■ Task brief
Retype each record below word for word. Leave the pictures out.

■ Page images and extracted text
=-=-=-=-=
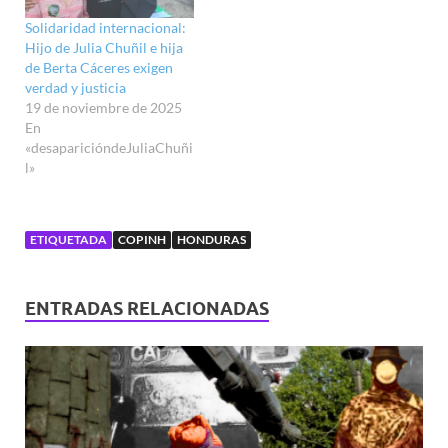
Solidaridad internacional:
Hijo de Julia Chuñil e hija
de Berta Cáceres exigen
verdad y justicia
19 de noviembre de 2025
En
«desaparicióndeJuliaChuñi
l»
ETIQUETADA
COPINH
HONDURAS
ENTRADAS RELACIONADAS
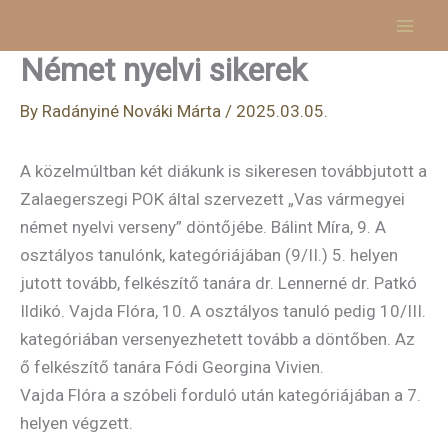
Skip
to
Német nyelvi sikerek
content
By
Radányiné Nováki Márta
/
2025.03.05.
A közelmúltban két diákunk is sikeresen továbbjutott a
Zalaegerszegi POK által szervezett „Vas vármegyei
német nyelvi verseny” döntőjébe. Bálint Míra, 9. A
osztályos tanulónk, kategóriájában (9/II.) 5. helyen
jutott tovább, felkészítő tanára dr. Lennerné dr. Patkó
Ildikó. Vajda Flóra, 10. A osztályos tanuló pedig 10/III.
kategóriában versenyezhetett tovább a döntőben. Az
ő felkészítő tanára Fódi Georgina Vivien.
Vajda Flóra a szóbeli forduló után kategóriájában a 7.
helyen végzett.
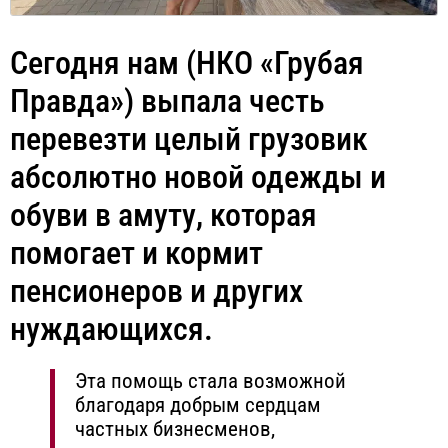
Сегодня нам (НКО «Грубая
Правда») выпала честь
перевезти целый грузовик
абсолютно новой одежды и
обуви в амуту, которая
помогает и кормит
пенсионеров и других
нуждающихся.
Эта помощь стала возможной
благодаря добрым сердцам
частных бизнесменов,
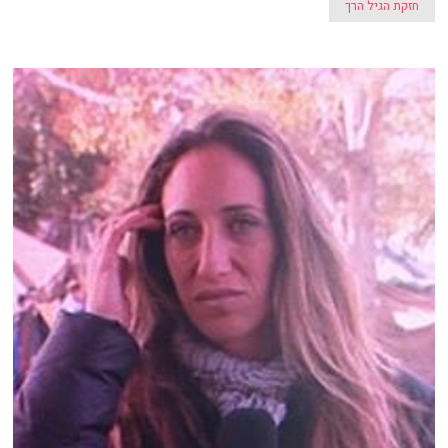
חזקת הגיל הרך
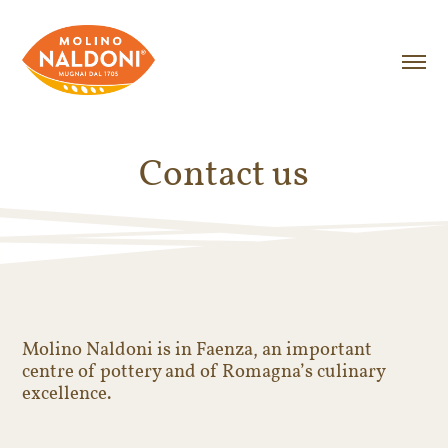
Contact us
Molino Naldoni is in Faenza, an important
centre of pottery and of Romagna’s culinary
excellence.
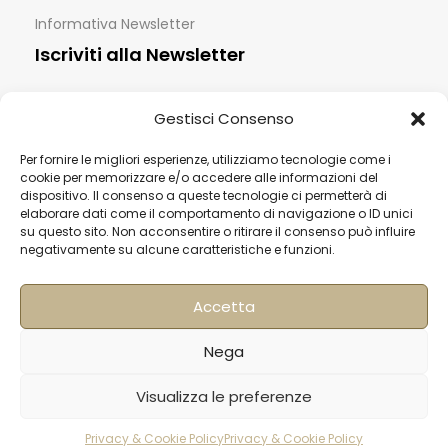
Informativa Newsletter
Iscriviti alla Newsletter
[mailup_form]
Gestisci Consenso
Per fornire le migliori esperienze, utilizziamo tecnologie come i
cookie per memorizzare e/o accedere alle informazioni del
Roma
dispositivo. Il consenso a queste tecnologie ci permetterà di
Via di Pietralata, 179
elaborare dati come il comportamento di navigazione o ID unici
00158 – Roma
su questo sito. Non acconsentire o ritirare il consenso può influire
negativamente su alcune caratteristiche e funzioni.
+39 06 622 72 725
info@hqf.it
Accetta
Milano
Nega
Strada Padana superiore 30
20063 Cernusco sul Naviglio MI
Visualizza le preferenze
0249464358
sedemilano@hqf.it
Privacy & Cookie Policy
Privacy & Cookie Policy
=-=-=-=-=
■ Task solution
Solidaridad internacional:
Hijo de Julia Chuñil e hija
de Berta Cáceres exigen
verdad y justicia
19 de noviembre de 2025
En
«desaparicióndeJuliaChuñi
l»
ETIQUETADA
COPINH
HONDURAS
ENTRADAS RELACIONADAS
Skip
to
Német nyelvi sikerek
content
By
Radányiné Nováki Márta
/
2025.03.05.
A közelmúltban két diákunk is sikeresen továbbjutott a
Zalaegerszegi POK által szervezett „Vas vármegyei
német nyelvi verseny” döntőjébe. Bálint Míra, 9. A
osztályos tanulónk, kategóriájában (9/II.) 5. helyen
jutott tovább, felkészítő tanára dr. Lennerné dr. Patkó
Ildikó. Vajda Flóra, 10. A osztályos tanuló pedig 10/III.
kategóriában versenyezhetett tovább a döntőben. Az
ő felkészítő tanára Fódi Georgina Vivien.
Vajda Flóra a szóbeli forduló után kategóriájában a 7.
helyen végzett.
Сегодня нам (НКО «Грубая
Правда») выпала честь
перевезти целый грузовик
абсолютно новой одежды и
обуви в амуту, которая
помогает и кормит
пенсионеров и других
нуждающихся.
Эта помощь стала возможной
благодаря добрым сердцам
частных бизнесменов,
חזקת הגיל הרך
Contact us
Molino Naldoni is in Faenza, an important
centre of pottery and of Romagna’s culinary
excellence.
Informativa Newsletter
Iscriviti alla Newsletter
[mailup_form]
Gestisci Consenso
Per fornire le migliori esperienze, utilizziamo tecnologie come i
cookie per memorizzare e/o accedere alle informazioni del
Roma
dispositivo. Il consenso a queste tecnologie ci permetterà di
Via di Pietralata, 179
elaborare dati come il comportamento di navigazione o ID unici
00158 – Roma
su questo sito. Non acconsentire o ritirare il consenso può influire
negativamente su alcune caratteristiche e funzioni.
+39 06 622 72 725
info@hqf.it
Accetta
Milano
Nega
Strada Padana superiore 30
20063 Cernusco sul Naviglio MI
Visualizza le preferenze
0249464358
sedemilano@hqf.it
Privacy & Cookie Policy
Privacy & Cookie Policy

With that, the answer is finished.